= What needs to be done =
Return all of the data verbatim, dropping any picture.

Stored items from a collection

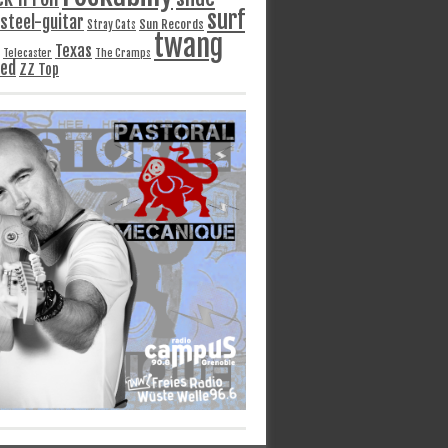
surf
steel-guitar
Sun Records
Stray Cats
twang
Texas
Telecaster
The Cramps
ged
ZZ Top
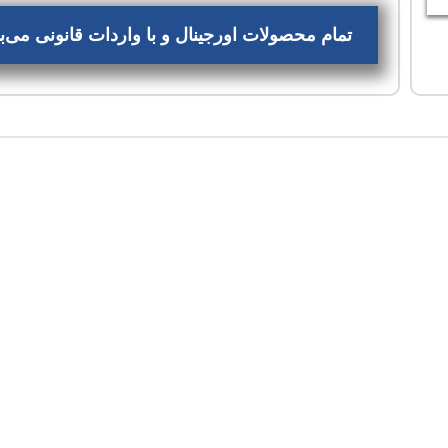
تمام محصولات اورجینال و با واردات قانونی می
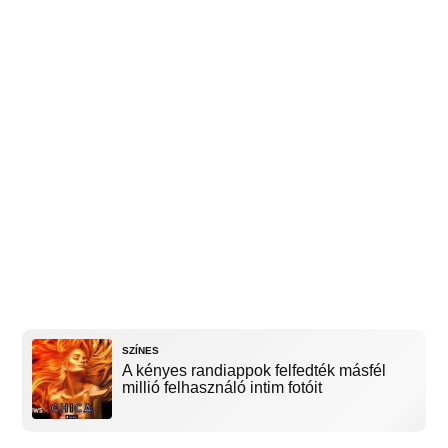
SZÍNES
A kényes randiappok felfedték másfél
millió felhasználó intim fotóit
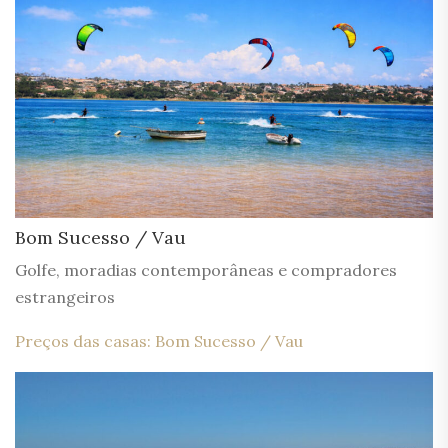
Bom Sucesso / Vau
Golfe, moradias contemporâneas e compradores
estrangeiros
Preços das casas: Bom Sucesso / Vau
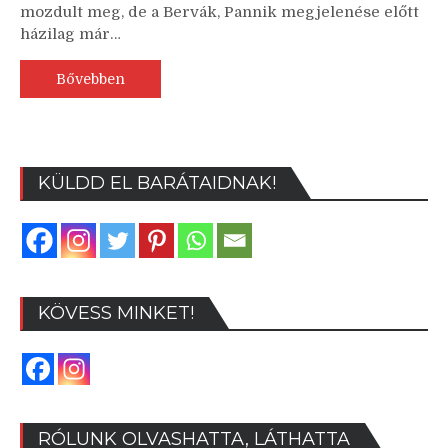
mozdult meg, de a Bervák, Pannik megjelenése előtt
házilag már…
Bővebben
KÜLDD EL BARÁTAIDNAK!
KÖVESS MINKET!
RÓLUNK OLVASHATTA, LÁTHATTA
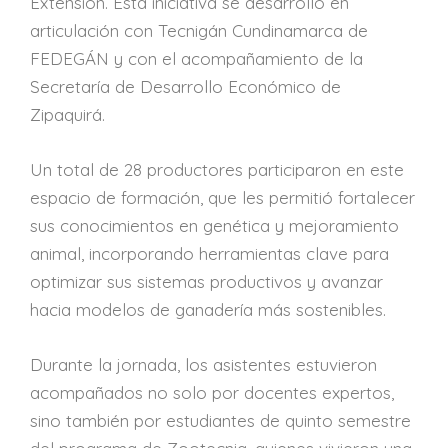
Extensión. Esta iniciativa se desarrolló en
articulación con Tecnigán Cundinamarca de
FEDEGÁN y con el acompañamiento de la
Secretaría de Desarrollo Económico de
Zipaquirá.
Un total de 28 productores participaron en este
espacio de formación, que les permitió fortalecer
sus conocimientos en genética y mejoramiento
animal, incorporando herramientas clave para
optimizar sus sistemas productivos y avanzar
hacia modelos de ganadería más sostenibles.
Durante la jornada, los asistentes estuvieron
acompañados no solo por docentes expertos,
sino también por estudiantes de quinto semestre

= Reply =
surf
steel-guitar
Sun Records
Stray Cats
twang
Texas
Telecaster
The Cramps
ged
ZZ Top
تمام محصولات اورجینال و با واردات قانونی می
SZÍNES
A kényes randiappok felfedték másfél
millió felhasználó intim fotóit
Bom Sucesso / Vau
Golfe, moradias contemporâneas e compradores
estrangeiros
Preços das casas: Bom Sucesso / Vau
mozdult meg, de a Bervák, Pannik megjelenése előtt
házilag már…
Bővebben
KÜLDD EL BARÁTAIDNAK!
KÖVESS MINKET!
RÓLUNK OLVASHATTA, LÁTHATTA
Extensión. Esta iniciativa se desarrolló en
articulación con Tecnigán Cundinamarca de
FEDEGÁN y con el acompañamiento de la
Secretaría de Desarrollo Económico de
Zipaquirá.
Un total de 28 productores participaron en este
espacio de formación, que les permitió fortalecer
sus conocimientos en genética y mejoramiento
animal, incorporando herramientas clave para
optimizar sus sistemas productivos y avanzar
hacia modelos de ganadería más sostenibles.
Durante la jornada, los asistentes estuvieron
acompañados no solo por docentes expertos,
sino también por estudiantes de quinto semestre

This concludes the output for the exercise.